Seit 1992 findet jährlich der „World Mental Health Day“ am 10. Oktober statt (auch Welttag für psychische Gesundheit, Welttag der seelischen Gesundheit oder Welttag der geistigen Gesundheit). Er wurde von der Weltgesundheitsorganisation (WHO) sowie dem Weltverband für psychische Gesundheit („World Federation for Mental Health“) initiiert.
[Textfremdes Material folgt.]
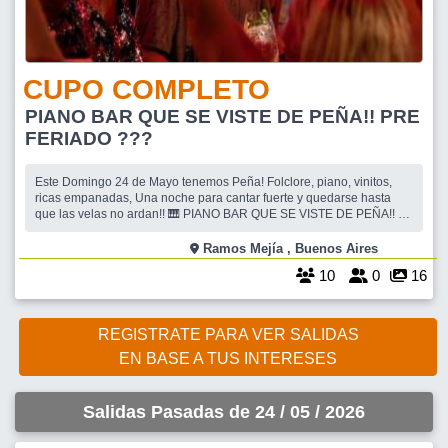
CUPO COMPLETO
PIANO BAR QUE SE VISTE DE PEÑA!! PRE
FERIADO ???
Este Domingo 24 de Mayo tenemos Peña! Folclore, piano, vinitos,
ricas empanadas, Una noche para cantar fuerte y quedarse hasta
que las velas no ardan!! 🎹 PIANO BAR QUE SE VISTE DE PEÑA!! 📍
Ramos Mejia 🗓 Domingo 24/05/26 🕗 21:00 hs. TE PIDO POR FAVOR
QUE LEAS ATENTAMENTE LAS CONDICIONES DE ESTA SALIDA ,
Ramos Mejía , Buenos Aires
QUE A CONTINUACI�
10
0
16
REGISTRATE PARA VER SALIDAS
EN BASE A TUS INTERESES
Salidas Pasadas de 24 / 05 / 2026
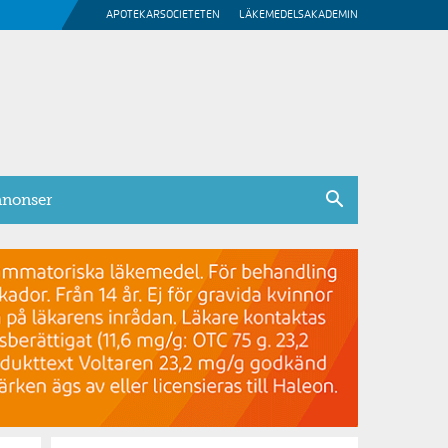
APOTEKARSOCIETETEN
LÄKEMEDELSAKADEMIN
nonser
Seit dem Jahr 2010 veranstaltet das „Aktionsbündnis Seelische Gesundheit“ rund um den „World Mental Health Day“ die bundesweite „Woche der Seelischen Gesundheit“. Ziel des Aktionstages bzw. -woche Verständnis für die Situation von Menschen mit einer psychischen Erkrankung zu schaffen und u.a. über den Einfluss und die Folgen psychischer Erkrankungen aufzuklären. Vorher hat der Landesverbandes Gemeindepsychiatrie Baden-Württemberg seit 1994 den Welttag für seelische Gesundheit begangen und somit die Weichen für einen bundesweiten Aktionstag gelegt.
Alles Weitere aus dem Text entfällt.